As I work through my feelings of grief and loss, I am always looking for words of encouragement.
This poem was really uplifting for me shortly after our first loss, and I am reminded of it again today.

Tiny Footprints on a Mother's Heart

When a baby arrives,
be it for a day, a month, a year or more,
or perhaps only a sweet flickering moment-
the fragile spark of a tender soul
the secret swell of a new pregnancy
the goldfish flutter known to only you-
you are unmistakeningly changed...
the tiny footprints left behind on your heart
bespeak your name as Mother.

This is a difficult journey, and the healing process will take a lifetime. We will always miss our angel babies, and we will always grieve their loss.

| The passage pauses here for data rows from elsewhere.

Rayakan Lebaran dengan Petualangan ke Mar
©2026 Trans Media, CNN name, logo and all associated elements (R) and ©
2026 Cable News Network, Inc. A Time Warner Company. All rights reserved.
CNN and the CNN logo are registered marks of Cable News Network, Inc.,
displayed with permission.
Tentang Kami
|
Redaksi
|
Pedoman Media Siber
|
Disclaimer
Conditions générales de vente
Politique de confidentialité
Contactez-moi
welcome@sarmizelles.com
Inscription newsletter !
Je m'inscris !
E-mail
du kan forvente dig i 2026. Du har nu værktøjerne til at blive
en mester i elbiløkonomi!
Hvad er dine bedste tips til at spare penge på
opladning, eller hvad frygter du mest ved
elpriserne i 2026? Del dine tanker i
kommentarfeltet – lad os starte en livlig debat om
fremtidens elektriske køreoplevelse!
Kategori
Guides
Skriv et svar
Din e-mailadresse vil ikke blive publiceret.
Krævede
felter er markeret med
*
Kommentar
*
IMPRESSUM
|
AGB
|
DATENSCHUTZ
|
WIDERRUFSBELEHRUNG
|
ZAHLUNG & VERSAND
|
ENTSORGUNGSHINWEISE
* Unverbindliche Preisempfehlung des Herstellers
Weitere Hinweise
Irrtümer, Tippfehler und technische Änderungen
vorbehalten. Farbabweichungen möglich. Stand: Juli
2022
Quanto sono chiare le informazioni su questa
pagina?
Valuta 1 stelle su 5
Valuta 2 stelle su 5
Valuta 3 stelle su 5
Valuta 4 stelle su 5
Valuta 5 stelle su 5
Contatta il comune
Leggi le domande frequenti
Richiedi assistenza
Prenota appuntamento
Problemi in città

Saturday, September 4, 2010

Up and Down

Up and down. On a roller-coaster ride I would like to get off. This whole trying to have a baby thing is so much harder than I ever imagined it would be. I wish I could go back to being naive. Miscarriage takes that all away. Forever more my experiences with pregnancy will be more fear filled than joy filled. Friday the 13th proved to be all it's cracked up to be. We got another positive test. We were ecstatic. Only to be crushed yet again 5 days later. Another loss. Up...and down. The emotional ride this journey has taken us on is difficult to say the least. The only "positive" thing I can take from this experience is the fact that it has helped me to let go of my constant need to control all aspects of my life. I can't control this. This is truly, 100% in God's hands. I am okay with that, but I would like off of this ride now.

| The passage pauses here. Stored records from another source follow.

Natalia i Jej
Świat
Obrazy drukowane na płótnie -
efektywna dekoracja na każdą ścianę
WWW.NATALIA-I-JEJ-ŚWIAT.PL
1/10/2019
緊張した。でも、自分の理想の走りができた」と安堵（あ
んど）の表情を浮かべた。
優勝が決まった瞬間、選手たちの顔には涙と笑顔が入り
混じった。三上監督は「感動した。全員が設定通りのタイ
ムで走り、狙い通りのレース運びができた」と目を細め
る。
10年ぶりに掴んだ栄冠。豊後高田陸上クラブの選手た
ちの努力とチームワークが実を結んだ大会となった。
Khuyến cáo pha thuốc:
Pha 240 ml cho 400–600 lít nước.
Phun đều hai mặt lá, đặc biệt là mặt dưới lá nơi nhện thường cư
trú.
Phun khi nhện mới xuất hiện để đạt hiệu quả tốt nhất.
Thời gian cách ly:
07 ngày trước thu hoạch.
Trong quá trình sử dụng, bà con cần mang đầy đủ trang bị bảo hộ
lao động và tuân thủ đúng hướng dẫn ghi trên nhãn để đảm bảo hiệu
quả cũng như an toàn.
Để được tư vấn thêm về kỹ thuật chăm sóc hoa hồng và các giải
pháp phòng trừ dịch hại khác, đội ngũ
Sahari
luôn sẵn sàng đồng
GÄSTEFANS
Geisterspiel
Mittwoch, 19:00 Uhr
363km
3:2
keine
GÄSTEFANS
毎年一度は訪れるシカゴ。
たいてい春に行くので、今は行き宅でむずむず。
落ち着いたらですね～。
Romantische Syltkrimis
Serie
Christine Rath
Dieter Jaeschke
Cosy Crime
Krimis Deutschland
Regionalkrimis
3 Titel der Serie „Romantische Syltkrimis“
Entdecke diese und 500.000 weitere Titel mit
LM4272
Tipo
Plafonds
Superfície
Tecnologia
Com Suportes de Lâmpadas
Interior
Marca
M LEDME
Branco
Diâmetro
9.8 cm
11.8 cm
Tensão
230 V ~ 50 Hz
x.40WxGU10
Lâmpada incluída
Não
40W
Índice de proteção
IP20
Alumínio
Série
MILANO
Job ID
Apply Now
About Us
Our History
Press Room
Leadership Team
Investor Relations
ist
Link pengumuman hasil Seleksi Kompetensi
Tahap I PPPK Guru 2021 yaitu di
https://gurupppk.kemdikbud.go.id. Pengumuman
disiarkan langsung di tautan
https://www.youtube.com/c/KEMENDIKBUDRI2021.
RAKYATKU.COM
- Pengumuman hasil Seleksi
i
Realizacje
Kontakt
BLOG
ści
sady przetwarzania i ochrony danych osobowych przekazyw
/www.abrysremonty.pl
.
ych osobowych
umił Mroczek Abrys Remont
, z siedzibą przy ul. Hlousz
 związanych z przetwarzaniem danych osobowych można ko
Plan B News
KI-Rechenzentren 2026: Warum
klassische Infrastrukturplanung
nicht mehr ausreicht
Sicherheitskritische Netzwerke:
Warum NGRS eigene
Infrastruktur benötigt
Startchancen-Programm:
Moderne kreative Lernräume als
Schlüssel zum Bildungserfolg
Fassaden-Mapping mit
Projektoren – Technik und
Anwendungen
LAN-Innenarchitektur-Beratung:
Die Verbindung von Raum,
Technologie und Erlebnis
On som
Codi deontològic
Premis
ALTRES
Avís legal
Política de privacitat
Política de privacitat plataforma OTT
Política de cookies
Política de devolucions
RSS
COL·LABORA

Over the next few weeks I will have testing done to see what is going on with my body. Why we can conceive fairly easily, but can't seem to get past that. I don't know what we will find out, if anything, but I can only hope and pray that it is something that can be corrected quickly and easily. Only time will tell...

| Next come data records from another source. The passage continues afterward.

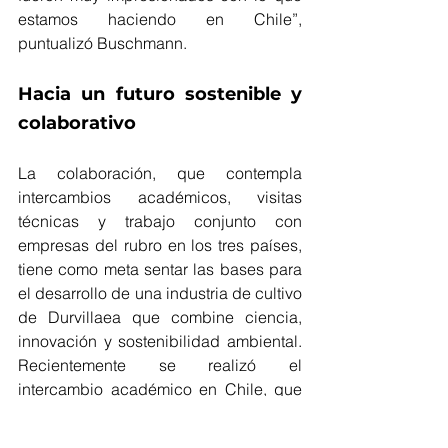
estamos haciendo en Chile”, 
puntualizó Buschmann.
Hacia un futuro sostenible y 
colaborativo
La colaboración, que contempla 
intercambios académicos, visitas 
técnicas y trabajo conjunto con 
empresas del rubro en los tres países, 
tiene como meta sentar las bases para 
el desarrollo de una industria de cultivo 
de Durvillaea que combine ciencia, 
innovación y sostenibilidad ambiental. 
Recientemente se realizó el 
intercambio académico en Chile, que 
incluyó observación en terreno de las 
costas del sur -entre Chiloé y 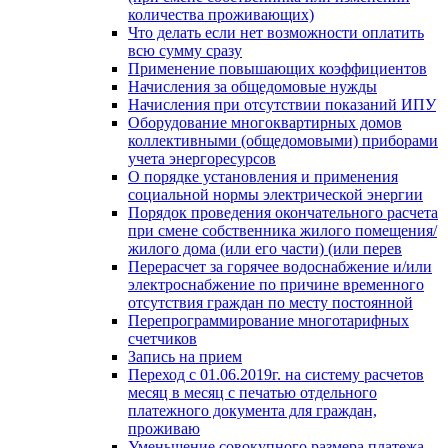
количества проживающих)
Что делать если нет возможности оплатить
всю сумму сразу
Применение повышающих коэффициентов
Начисления за общедомовые нужды
Начисления при отсутствии показаний ИПУ
Оборудование многоквартирных домов
коллективными (общедомовыми) приборами
учета энергоресурсов
О порядке установления и применения
социальной нормы электрической энергии
Порядок проведения окончательного расчета
при смене собственника жилого помещения/
жилого дома (или его части) (или перев
Перерасчет за горячее водоснабжение и/или
электроснабжение по причине временного
отсутствия граждан по месту постоянной
Перепрограммирование многотарифных
счетчиков
Запись на прием
Переход с 01.06.2019г. на систему расчетов
месяц в месяц с печатью отдельного
платежного документа для граждан,
проживаю
Уменьшение совокупного размера платежа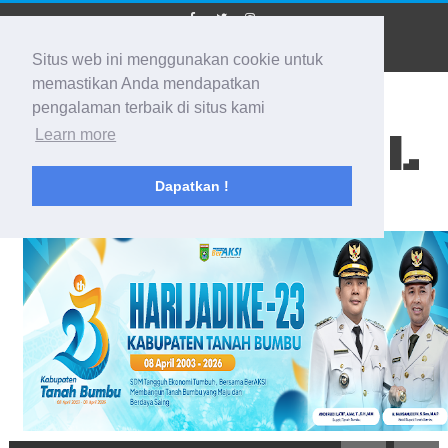
Situs web ini menggunakan cookie untuk
memastikan Anda mendapatkan
pengalaman terbaik di situs kami
BIDIK KALSEL
Learn more
Dapatkan !
Membidik Ke Segala Arah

In the meantime, I am left battling bitter feelings. I don't want this to make me bitter, I want it to make me better. But that's easier said than done. And no one gets it. No one gets that I don't want to talk about/hear about pregnancy and babies. I am not being ridiculous or selfish. Right now being around all things baby and pregnancy related feels like someone is pouring salt into my open wound. So, when I don't respond joyfully to an invite to a baby shower, or the announcement of another pregnancy, don't judge. I will heal and get past this, but for now these are my feelings and emotions. They are real, and they are justified.